Dans sa réponse publique au BOCC (2), BPCE présente trois arguments principaux visant à discréditer le rapport :
- BPCE met en avant son financement des énergies renouvelables comme preuve de son engagement dans la transition énergétique.
- Contrairement à ce qu’affirme le BOCC, BPCE prétend réduire ses financements en faveur des énergies fossiles.
- BPCE affirme que la combinaison des prêts et des services stratégiques, comme l’aide à l’émission obligataire, en un seul chiffre est trompeuse.
Examinons ces arguments de plus près.
BPCE, leader du financement des énergies renouvelables ?
Le groupe français choisit de mettre en avant son financement des énergies renouvelables pour minimiser les chiffres des énergies fossiles présentés dans le BOCC. Cependant, le financement des énergies renouvelables ne compense pas le soutien accru aux combustibles fossiles.
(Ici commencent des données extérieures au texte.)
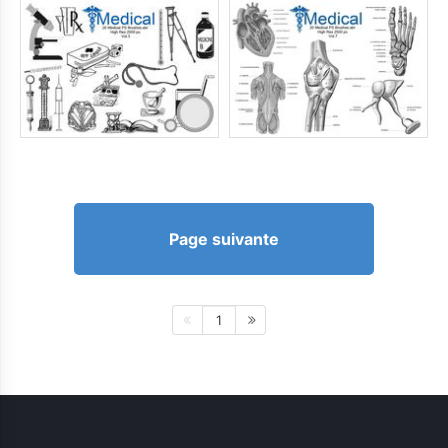
Page suivante
1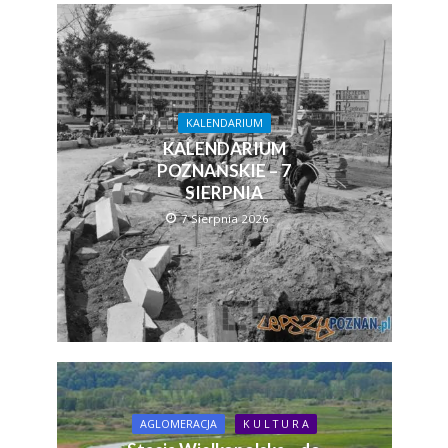
KALENDARIUM
KALENDARIUM
POZNAŃSKIE – 7
SIERPNIA
7 Sierpnia 2026
AGLOMERACJA
K U L T U R A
L’Agence internationale de l’énergie (AIE) est claire : les énergies renouvelables doivent remplacer les combustibles fossiles, et non s’y ajouter. En soutenant l’expansion des combustibles fossiles en 2024, BPCE va à l’encontre de ses propres engagements climatiques, notamment son adhésion à la Net Zero Banking Alliance (NZBA).
En outre, un examen plus approfondi de l’objectif de financement des énergies soi-disant renouvelables de BPCE révèle un décalage par rapport à la science climatique. Cette cible d’augmentation de 15 % d’ici 2026 est insuffisante : pour s’aligner pleinement sur une trajectoire de 1,5°C, il faut allouer six dollars aux énergies durables pour chaque dollar consacré aux combustibles fossiles d’ici 2030 – un objectif que BPCE n’est pas en passe d’atteindre. De plus, le champ des activités que BPCE définit comme renouvelables est vague et inclut des technologies et des sources non durables, telles que la capture et le stockage du carbone (CCS) et la biomasse.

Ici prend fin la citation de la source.